Faye lost patience with it. “You’re doing the thing again,” she grumbled, and Hermione and Dudley blinked at her. Faye sighed and pushed a lock of hair out of her face. “The thing where you’ve already figured out the ending and we don’t even know what book you’re reading,” she added, a smile taking the edge off her prickly words. “Can you catch the rest of us up?” asked Ron plaintively, and Rhiannon nodded a hasty agreement. Normally she was the one to do that with Hermione and sometimes Neville, she wasn’t all that sure she liked this new feeling of being left out. Immediately she felt guilty for that thought and tamped it down flat, refusing to let any resentment in. No. She was happy for Dudley, happy he got on – for the most part – with her friends, happy he’d found things he was good at. That was all that mattered.

Hermione rubbed her hands together and fiddled with a lock of her springy hair, looking for a hanging braid to chew on where there was none. “What if we became you? Not you you, necessarily. Just anyone who could get in and be overlooked.” she suggested, now tapping her fingertips together as Xenophilius did. The Slytherin girls still stared at her, and Heather raised an eyebrow. Tracey made an impatient gesture with one hand, go on. Hermione bounced in place and squeezed herself with her arms, her grin brightening even more. “Polyjuice potion,” she explained, in a low whisper.

Daphne groaned and sat up, stretching as she did so. “That’s – all kinds of banned,” she said thoughtfully, though it was only a token resistance. Hermione nodded solemnly, her grin fading. “People are going to get hurt. Don’t rules come after that?” she asked. Ron stared at her, and Faye grinned. “Damn girl, you have grown up,” she teased Hermione, and Hermione blushed furiously.

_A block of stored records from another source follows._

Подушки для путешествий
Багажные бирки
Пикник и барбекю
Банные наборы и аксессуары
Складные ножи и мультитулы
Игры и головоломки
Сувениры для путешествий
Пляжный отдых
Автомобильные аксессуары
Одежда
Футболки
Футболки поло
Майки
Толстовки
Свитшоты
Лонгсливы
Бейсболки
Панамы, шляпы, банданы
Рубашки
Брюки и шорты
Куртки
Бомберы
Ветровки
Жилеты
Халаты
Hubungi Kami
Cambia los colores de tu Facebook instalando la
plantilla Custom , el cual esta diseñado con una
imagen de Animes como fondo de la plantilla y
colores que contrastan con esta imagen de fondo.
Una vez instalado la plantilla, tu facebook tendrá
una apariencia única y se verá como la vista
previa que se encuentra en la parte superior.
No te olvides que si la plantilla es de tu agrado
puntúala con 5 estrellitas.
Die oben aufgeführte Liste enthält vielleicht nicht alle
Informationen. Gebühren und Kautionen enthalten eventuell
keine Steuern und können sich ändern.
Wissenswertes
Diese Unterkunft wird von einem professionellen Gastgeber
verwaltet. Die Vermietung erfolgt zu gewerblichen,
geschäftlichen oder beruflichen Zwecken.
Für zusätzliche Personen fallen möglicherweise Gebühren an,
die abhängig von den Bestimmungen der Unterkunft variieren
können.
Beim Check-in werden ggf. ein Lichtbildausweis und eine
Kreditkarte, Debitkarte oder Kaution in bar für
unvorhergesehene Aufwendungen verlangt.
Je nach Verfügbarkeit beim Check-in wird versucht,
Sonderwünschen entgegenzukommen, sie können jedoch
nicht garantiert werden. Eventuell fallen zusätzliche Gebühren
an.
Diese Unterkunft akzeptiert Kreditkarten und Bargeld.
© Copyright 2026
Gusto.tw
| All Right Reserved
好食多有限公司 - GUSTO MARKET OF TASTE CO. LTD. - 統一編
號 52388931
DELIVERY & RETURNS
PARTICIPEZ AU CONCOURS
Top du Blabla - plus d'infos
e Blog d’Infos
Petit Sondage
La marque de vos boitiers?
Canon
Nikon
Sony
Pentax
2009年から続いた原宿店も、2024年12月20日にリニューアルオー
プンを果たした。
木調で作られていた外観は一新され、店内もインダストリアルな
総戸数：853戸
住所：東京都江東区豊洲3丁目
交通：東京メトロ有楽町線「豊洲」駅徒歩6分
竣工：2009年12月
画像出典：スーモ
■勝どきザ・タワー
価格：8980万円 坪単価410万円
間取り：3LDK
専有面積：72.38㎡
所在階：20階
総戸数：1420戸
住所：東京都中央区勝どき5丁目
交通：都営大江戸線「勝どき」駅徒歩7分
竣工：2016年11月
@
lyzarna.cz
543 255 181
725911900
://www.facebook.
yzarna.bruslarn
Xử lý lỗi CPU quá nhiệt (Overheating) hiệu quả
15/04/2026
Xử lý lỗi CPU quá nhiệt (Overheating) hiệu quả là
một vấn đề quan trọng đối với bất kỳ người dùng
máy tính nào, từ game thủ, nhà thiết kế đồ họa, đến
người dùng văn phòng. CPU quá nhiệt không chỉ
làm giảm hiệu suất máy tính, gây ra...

The Slytherin girls murmured amongst themselves, nodding and frowning as they did so. “You’re not wrong,” Tracey agreed, though she was hesitant. Daphne shrugged. “You’d have to be careful who you picked – counts me out, for sure, they’d notice if I went back in.” she said though again she was being more the voice of reason than resistance. Dudley shook his head and waved a hand, no matter. “We can figure out who closer to the time – it’s a weird potion, it could take months.” he replied. “Just so long as you’re in, we can figure it out.”

The three Slytherin girls looked at eachother again, then nodded. “We’re in,” Heather replied grimly, looking at Heather as she did so. Tracey’s expression was equally bleak, Daphne’s weary. “We might not know anything, but this problem comes from Slytherin. We can’t fix the problem in the house, it goes too deep, but it... I don’t know, it feels like our responsibility to do something about at least this.” Tracey finished, and the other two nodded along with her.

Hermione grinned again and clapped her hands excitedly. “I’ve wanted to brew this since Professor Snape mentioned it in first year,” she said, then sobered. “Not, that this is about that. It’s just the best solution. We can find out if they know anything in there, and if they don’t, that’s suspects off the list and we’re free to look elsewhere.” she added hastily. Ron grinned and tweaked a lock of her hair, she swatted him.

“And I think we’d better take our Hermione to the library before she combusts,” Faye said to the Slytherin girls, who snickered and nodded agreement. Hermione blushed at the teasing, Rhiannon squeezed her hand reassuringly. “We’ll talk later, when we have something more concrete,” Ron agreed, and he stood and helped Rhiannon to her feet. The Slytherin girls waved a friendly goodbye, and the pack of Gryffindors plus Dudley made their way back through the students and blankets. Hermione bounced with every step, and Rhiannon frowned. “Aren’t you s-s-s-s-c-s-s-sc-scared?” she asked, as they limped up a flight of stairs to the first floor. Hermione shook her head resolutely, and squeezed Rhiannon’s hand.

“No way. Now we’ve got a plan, and things to do.” Hermione replied firmly, then grinned. She stopped and struck a pose like a general pointing the way. “To the library!” she announced grandly, and the five of them laughed all the way upstairs.